Your answer must be every line of the data that contains "toplantısı".

BEGIN Data to use

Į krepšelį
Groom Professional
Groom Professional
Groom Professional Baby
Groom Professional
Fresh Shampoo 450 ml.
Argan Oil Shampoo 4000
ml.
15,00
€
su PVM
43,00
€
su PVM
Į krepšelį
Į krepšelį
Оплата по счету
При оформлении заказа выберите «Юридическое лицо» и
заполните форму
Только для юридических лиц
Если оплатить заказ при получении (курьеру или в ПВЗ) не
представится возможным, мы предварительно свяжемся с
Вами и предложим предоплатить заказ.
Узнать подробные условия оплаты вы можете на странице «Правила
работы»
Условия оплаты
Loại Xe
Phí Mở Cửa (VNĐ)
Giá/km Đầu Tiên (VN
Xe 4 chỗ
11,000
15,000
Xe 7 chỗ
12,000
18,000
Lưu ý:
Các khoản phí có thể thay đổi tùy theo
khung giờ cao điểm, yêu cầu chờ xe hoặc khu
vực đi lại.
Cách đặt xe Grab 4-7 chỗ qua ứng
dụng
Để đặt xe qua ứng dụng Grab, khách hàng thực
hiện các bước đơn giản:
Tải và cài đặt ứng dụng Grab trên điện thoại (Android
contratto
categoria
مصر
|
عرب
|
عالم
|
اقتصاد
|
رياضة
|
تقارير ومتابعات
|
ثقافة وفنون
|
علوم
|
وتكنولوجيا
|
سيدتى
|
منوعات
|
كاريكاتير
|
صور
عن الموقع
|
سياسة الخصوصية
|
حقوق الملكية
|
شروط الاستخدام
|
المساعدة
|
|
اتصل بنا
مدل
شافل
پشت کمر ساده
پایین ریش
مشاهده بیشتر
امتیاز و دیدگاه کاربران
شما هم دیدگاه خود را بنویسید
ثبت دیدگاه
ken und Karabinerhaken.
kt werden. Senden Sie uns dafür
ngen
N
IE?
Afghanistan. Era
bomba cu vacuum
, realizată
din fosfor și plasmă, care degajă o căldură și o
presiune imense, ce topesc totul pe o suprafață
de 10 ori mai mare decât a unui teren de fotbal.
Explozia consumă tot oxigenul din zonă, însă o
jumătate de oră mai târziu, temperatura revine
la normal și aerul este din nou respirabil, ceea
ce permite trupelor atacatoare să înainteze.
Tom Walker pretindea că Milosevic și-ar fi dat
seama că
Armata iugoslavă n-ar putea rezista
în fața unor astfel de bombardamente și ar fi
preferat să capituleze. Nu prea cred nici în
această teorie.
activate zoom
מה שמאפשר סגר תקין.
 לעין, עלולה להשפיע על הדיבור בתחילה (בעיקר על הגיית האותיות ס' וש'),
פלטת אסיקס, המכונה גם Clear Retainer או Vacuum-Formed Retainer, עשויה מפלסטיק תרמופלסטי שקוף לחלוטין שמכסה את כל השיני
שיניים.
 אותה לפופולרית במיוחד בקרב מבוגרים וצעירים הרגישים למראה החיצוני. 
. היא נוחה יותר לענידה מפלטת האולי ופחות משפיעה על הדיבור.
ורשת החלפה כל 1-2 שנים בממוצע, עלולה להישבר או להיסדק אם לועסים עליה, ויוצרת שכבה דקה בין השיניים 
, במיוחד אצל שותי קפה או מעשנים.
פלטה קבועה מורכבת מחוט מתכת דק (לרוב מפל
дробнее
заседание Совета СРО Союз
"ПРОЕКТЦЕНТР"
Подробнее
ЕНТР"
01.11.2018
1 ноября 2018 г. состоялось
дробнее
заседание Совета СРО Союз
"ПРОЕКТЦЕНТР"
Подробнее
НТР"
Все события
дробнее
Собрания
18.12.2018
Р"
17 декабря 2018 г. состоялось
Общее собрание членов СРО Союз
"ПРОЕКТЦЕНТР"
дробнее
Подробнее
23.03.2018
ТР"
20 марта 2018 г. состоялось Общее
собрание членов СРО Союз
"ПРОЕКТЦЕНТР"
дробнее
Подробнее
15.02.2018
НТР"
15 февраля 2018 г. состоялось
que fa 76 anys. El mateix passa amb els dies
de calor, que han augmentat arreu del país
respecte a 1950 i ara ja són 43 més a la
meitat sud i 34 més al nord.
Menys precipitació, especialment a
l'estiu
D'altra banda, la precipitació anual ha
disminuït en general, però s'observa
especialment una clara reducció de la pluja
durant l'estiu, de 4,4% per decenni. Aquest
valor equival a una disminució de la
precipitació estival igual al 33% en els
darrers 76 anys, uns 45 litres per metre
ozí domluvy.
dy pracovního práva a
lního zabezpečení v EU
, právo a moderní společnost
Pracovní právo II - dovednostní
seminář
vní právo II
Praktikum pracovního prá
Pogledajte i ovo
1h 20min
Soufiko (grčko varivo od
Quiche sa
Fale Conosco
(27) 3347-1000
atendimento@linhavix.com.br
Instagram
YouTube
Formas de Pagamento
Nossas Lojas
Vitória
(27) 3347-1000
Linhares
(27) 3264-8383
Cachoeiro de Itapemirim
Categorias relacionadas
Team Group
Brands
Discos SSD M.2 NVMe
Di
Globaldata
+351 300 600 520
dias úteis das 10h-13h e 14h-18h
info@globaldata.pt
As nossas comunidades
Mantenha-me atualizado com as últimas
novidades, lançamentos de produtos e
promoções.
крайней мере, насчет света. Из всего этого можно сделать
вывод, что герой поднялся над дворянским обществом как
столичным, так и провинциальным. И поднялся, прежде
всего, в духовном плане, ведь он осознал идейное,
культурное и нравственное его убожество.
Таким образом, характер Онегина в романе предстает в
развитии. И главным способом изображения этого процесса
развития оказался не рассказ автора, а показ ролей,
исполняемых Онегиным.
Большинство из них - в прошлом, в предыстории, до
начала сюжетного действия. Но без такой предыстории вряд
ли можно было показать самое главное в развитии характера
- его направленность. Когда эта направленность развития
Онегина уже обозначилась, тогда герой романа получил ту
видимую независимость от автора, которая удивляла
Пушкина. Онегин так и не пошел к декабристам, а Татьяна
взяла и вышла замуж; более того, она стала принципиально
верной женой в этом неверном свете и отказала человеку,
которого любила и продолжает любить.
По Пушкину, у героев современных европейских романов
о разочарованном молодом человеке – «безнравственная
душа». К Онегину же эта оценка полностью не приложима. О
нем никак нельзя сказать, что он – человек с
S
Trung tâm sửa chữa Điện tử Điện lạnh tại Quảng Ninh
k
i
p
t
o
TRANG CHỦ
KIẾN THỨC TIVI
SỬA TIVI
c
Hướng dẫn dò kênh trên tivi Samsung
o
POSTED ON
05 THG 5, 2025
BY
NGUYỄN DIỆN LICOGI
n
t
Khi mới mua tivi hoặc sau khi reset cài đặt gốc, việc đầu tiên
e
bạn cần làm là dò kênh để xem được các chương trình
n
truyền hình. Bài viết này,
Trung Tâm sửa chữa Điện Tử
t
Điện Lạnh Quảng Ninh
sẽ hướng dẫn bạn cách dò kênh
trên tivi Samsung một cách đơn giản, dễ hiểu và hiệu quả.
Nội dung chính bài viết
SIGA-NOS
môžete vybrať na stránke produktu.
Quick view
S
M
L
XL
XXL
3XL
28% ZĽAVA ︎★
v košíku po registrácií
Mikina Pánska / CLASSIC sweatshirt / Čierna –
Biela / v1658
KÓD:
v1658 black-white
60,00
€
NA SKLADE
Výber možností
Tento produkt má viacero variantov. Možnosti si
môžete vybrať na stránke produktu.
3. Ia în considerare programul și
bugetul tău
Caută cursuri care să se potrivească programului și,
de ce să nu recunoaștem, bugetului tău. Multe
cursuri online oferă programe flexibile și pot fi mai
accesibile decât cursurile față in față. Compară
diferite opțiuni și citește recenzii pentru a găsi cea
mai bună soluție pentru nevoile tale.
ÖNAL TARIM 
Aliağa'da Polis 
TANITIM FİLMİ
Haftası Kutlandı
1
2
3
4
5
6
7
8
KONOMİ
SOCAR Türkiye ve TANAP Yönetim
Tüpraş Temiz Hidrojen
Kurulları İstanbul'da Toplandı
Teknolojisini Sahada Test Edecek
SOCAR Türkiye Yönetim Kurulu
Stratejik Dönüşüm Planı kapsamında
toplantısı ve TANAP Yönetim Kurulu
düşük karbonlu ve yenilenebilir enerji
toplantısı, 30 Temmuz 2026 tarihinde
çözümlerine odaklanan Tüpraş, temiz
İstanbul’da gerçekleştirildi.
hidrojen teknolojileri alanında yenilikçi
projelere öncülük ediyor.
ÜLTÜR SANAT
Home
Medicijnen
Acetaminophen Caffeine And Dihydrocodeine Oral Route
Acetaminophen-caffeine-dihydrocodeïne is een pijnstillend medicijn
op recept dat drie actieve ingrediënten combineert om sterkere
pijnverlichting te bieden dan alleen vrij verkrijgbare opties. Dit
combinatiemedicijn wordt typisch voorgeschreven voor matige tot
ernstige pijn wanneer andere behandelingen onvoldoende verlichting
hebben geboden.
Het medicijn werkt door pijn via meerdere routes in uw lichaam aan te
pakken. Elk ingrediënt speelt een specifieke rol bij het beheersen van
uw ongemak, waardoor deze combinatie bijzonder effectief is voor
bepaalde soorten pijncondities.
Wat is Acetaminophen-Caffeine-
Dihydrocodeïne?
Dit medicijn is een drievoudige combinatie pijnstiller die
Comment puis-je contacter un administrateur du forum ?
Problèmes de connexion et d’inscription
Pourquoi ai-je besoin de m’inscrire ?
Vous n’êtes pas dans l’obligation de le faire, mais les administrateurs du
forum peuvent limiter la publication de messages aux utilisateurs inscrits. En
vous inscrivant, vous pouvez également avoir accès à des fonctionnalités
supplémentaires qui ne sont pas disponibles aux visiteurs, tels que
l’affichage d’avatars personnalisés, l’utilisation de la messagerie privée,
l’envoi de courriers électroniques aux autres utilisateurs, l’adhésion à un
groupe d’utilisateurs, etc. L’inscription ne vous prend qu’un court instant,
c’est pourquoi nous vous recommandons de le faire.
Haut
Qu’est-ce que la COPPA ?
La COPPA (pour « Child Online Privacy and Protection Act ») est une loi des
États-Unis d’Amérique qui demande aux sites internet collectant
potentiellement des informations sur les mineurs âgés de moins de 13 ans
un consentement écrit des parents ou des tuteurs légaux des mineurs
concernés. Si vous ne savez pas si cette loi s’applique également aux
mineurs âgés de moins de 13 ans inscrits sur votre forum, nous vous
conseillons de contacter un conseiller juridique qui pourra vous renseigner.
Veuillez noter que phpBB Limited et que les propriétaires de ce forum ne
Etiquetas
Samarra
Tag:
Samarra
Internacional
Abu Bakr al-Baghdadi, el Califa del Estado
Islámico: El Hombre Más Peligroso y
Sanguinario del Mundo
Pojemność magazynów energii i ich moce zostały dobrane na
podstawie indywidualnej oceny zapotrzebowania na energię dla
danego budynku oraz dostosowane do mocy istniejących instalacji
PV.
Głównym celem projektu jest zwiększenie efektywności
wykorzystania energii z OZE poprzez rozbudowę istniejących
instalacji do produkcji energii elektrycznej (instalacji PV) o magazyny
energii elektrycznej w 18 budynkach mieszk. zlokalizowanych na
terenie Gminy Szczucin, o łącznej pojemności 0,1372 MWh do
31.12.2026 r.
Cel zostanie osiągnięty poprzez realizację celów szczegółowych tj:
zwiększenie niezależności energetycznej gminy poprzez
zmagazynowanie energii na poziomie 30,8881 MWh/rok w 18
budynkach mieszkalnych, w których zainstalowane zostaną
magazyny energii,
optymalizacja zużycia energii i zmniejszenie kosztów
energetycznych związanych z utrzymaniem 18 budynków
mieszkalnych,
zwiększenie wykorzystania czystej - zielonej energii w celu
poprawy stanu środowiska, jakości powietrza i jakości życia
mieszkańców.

END Data to use

Answer to this problem.
toplantısı ve TANAP Yönetim Kurulu
toplantısı, 30 Temmuz 2026 tarihinde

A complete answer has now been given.